[Collection entries]
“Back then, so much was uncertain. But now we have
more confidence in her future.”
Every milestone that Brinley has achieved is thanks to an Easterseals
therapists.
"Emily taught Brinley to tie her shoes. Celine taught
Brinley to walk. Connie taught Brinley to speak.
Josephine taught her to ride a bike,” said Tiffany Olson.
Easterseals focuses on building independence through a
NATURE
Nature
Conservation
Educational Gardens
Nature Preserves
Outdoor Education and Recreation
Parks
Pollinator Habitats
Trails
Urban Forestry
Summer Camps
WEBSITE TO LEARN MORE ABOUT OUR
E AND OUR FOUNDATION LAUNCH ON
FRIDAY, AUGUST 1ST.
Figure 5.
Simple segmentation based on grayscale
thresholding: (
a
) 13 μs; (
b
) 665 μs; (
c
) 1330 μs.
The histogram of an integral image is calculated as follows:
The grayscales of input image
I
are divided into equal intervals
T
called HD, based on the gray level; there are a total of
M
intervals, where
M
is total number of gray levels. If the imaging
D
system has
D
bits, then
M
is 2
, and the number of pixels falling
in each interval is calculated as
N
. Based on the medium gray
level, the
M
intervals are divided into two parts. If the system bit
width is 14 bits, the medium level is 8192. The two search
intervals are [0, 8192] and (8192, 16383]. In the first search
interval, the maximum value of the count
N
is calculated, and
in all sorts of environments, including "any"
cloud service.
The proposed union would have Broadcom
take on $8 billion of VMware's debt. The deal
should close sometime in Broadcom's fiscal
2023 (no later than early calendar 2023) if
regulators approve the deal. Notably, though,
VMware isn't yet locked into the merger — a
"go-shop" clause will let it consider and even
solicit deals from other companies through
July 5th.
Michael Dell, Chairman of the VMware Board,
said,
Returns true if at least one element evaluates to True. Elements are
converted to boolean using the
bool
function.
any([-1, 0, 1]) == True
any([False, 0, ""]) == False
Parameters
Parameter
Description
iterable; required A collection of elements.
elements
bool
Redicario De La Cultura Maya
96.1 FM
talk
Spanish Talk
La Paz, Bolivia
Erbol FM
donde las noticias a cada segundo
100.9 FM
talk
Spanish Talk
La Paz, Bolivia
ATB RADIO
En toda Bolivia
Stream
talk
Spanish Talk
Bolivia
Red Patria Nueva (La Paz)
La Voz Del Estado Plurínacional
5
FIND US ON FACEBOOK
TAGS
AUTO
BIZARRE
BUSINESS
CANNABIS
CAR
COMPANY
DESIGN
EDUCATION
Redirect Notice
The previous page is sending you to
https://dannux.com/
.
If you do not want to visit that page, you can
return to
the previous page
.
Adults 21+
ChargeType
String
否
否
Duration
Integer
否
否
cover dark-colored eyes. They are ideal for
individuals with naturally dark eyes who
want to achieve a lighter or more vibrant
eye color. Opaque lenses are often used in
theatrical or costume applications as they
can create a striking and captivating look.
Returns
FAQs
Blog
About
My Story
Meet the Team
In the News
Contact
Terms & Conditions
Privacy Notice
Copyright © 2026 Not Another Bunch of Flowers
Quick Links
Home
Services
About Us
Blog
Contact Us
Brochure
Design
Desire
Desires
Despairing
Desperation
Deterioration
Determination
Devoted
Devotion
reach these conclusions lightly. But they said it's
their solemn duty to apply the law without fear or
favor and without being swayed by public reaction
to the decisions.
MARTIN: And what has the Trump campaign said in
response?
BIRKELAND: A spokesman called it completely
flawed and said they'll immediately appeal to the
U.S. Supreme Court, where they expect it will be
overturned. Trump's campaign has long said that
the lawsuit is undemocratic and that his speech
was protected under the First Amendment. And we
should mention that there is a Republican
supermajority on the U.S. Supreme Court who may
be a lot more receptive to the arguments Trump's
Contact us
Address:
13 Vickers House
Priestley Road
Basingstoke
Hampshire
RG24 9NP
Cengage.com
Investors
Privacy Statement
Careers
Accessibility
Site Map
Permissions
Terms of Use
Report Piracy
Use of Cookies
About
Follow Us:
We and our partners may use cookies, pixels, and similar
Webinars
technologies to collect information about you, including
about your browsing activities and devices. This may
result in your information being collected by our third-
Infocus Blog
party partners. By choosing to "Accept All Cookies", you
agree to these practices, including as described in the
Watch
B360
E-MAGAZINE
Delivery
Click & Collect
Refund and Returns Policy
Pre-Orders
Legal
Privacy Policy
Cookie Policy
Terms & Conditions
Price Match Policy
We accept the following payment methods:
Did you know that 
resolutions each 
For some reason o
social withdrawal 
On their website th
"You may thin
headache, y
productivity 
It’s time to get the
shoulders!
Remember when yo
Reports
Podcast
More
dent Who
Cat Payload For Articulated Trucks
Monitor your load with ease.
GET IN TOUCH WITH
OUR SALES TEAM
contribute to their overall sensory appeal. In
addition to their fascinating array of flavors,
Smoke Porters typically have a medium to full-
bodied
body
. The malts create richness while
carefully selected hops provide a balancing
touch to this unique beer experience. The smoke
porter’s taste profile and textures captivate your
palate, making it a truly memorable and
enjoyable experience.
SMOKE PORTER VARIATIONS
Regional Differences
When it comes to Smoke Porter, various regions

EXERCISE REQUIREMENTS
Restate, word for word and with nothing added, the lines from the beginning of the records above through the line that contains "VMware isn't yet locked into the merger — a".

RESPONSE AREA
“Back then, so much was uncertain. But now we have
more confidence in her future.”
Every milestone that Brinley has achieved is thanks to an Easterseals
therapists.
"Emily taught Brinley to tie her shoes. Celine taught
Brinley to walk. Connie taught Brinley to speak.
Josephine taught her to ride a bike,” said Tiffany Olson.
Easterseals focuses on building independence through a
NATURE
Nature
Conservation
Educational Gardens
Nature Preserves
Outdoor Education and Recreation
Parks
Pollinator Habitats
Trails
Urban Forestry
Summer Camps
WEBSITE TO LEARN MORE ABOUT OUR
E AND OUR FOUNDATION LAUNCH ON
FRIDAY, AUGUST 1ST.
Figure 5.
Simple segmentation based on grayscale
thresholding: (
a
) 13 μs; (
b
) 665 μs; (
c
) 1330 μs.
The histogram of an integral image is calculated as follows:
The grayscales of input image
I
are divided into equal intervals
T
called HD, based on the gray level; there are a total of
M
intervals, where
M
is total number of gray levels. If the imaging
D
system has
D
bits, then
M
is 2
, and the number of pixels falling
in each interval is calculated as
N
. Based on the medium gray
level, the
M
intervals are divided into two parts. If the system bit
width is 14 bits, the medium level is 8192. The two search
intervals are [0, 8192] and (8192, 16383]. In the first search
interval, the maximum value of the count
N
is calculated, and
in all sorts of environments, including "any"
cloud service.
The proposed union would have Broadcom
take on $8 billion of VMware's debt. The deal
should close sometime in Broadcom's fiscal
2023 (no later than early calendar 2023) if
regulators approve the deal. Notably, though,
VMware isn't yet locked into the merger — a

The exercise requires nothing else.